Use any of these methods to quickly assess and take action against the vulnerabilities associated with your applications as this informs your overall security and risk posture.

Step 4: Remediating vulnerabilities

Concert provides multiple approaches to remediate identified vulnerabilities, enabling you to choose the most appropriate method based on your environment and workflow.

Automated remediation workflows

Configure Concert Workflows to automatically detect vulnerabilities, generate AI-assisted remediation actions powered by IBM watsonx.ai, and apply patches across supported operating systems, web servers, and container environments.

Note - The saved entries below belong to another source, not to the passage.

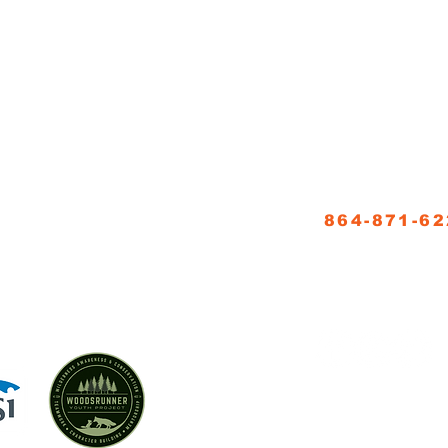
NNER SCHOOL, LLC
CONTACT
864-871-6
5
info@woodsrun
FOLLOW US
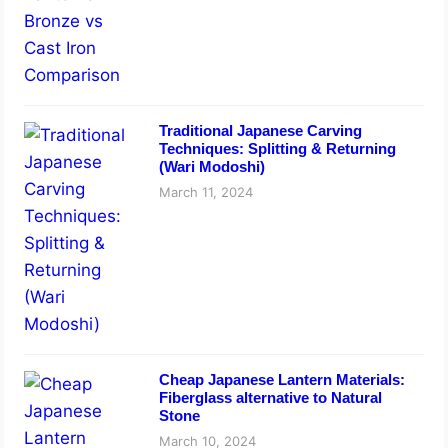
Traditional Japanese Carving
Techniques: Splitting & Returning
(Wari Modoshi)
March 11, 2024
Cheap Japanese Lantern Materials:
Fiberglass alternative to Natural
Stone
March 10, 2024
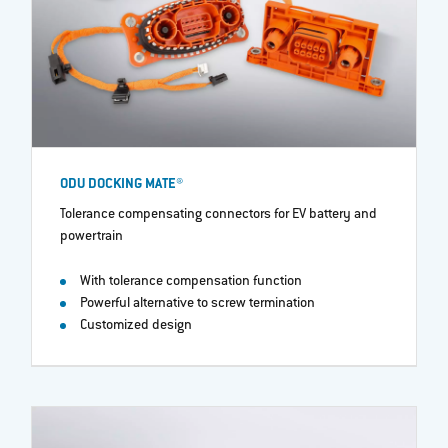
ODU DOCKING MATE®
Tolerance compensating connectors for EV battery and
powertrain​
With tolerance compensation function
Powerful alternative to screw termination
Customized design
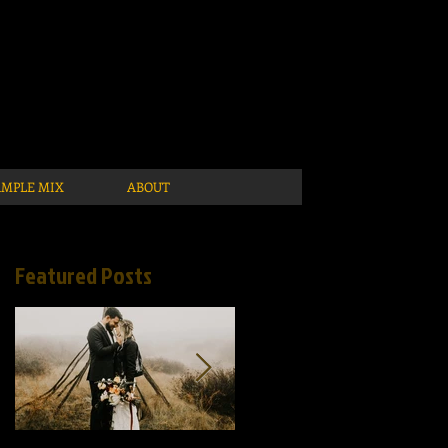
AMPLE MIX
ABOUT
Featured Posts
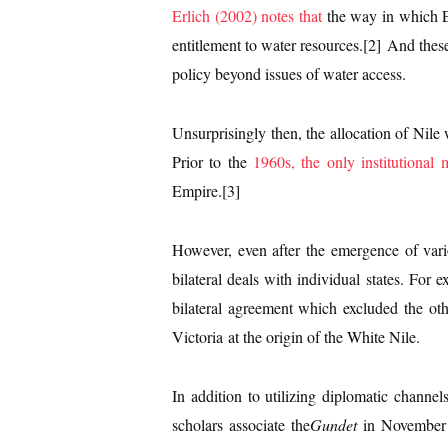
Erlich (2002) notes that
the way in which Et
entitlement to water resources.[2] And these
policy beyond issues of water access.
Unsurprisingly then, the allocation of Nile w
Prior to the
1960s, the only institutional 
Empire.[3]
However, even after the emergence of vari
bilateral deals with individual states. Fo
bilateral agreement which excluded the ot
Victoria at the origin of the White Nile.
In addition to utilizing diplomatic channe
scholars associate the
Gundet
in November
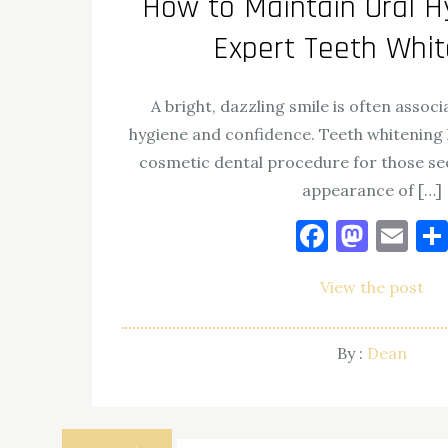
How to Maintain Oral H
Expert Teeth Whi
A bright, dazzling smile is often assoc
hygiene and confidence. Teeth whitening
cosmetic dental procedure for those se
appearance of […]
Facebo
Mast
Em
View the post
By :
Dean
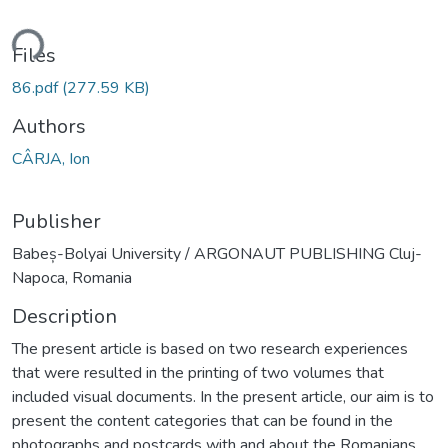
Loading...
Files
86.pdf
(277.59 KB)
Authors
CÂRJA, Ion
Publisher
Babeș-Bolyai University / ARGONAUT PUBLISHING Cluj-
Napoca, Romania
Description
The present article is based on two research experiences
that were resulted in the printing of two volumes that
included visual documents. In the present article, our aim is to
present the content categories that can be found in the
photographs and postcards with and about the Romanians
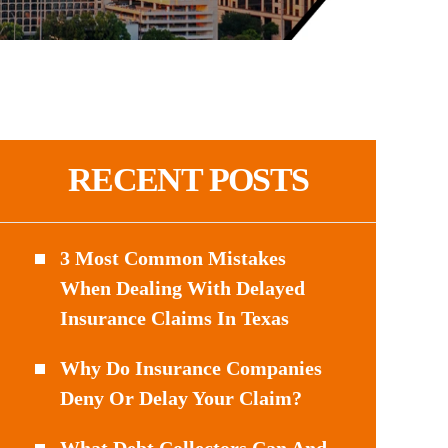
RECENT POSTS
3 Most Common Mistakes
When Dealing With Delayed
Insurance Claims In Texas
Why Do Insurance Companies
Deny Or Delay Your Claim?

This end-to-end automation reduces manual effort and accelerates vulnerability resolution.

For more information, see Auto-remediation using Concert Workflows.

IDE-based remediation

Use the IBM Concert extension for Visual Studio Code (VS Code) to remediate code vulnerabilities and upgrade vulnerable dependencies directly in your development environment using AI-generated recommendations. This approach enables developers to fix vulnerabilities as they write code, before issues reach production.

Note: IDE-based remediation is available for VM deployments only.

For installation and usage instructions, see Remediate vulnerabilities with the Concert IDE plugins (VS Code extension).

Manual ticket creation

As you review impacting CVEs and non-CVE exposures, you can open tickets directly in the Concert UI to populate your connected external ticketing system. Alternatively, you can create an automation rule to automatically create a ticket in the external system whenever Concert identifies a prioritized CVE. Both methods require you to establish a connection with your external issue tracking system, such as GitHub, Jira, ServiceNow and Salesforce.

For details, see Opening tickets to address vulnerabilities.